Filter the entries down to the lines containing "website", and copy those lines.

Items from a data source

==*==

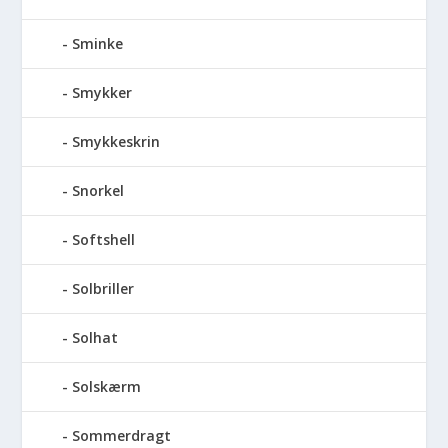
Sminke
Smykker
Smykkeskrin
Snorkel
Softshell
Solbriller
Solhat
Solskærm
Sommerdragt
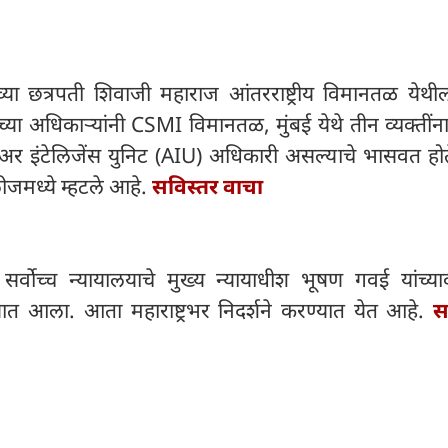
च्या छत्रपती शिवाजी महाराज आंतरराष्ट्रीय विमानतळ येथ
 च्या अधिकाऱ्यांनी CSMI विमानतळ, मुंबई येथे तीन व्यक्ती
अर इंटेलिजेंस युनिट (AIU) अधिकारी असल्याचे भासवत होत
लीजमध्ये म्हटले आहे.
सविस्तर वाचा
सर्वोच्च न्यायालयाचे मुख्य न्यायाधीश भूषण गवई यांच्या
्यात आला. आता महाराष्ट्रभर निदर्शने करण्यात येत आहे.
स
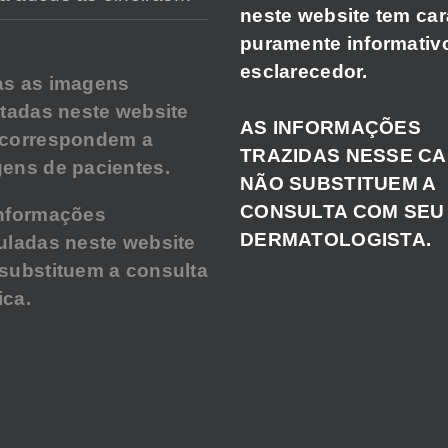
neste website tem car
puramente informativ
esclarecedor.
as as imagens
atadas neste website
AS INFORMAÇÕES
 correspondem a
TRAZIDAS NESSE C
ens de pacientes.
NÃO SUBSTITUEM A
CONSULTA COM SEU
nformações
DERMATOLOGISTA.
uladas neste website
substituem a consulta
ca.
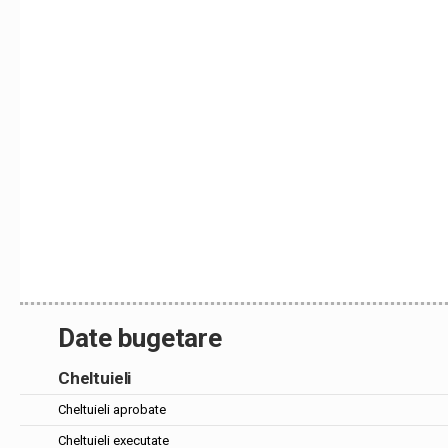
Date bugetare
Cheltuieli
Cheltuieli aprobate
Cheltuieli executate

==*==

**EXERCISE ANSWER**
neste website tem car
atadas neste website
uladas neste website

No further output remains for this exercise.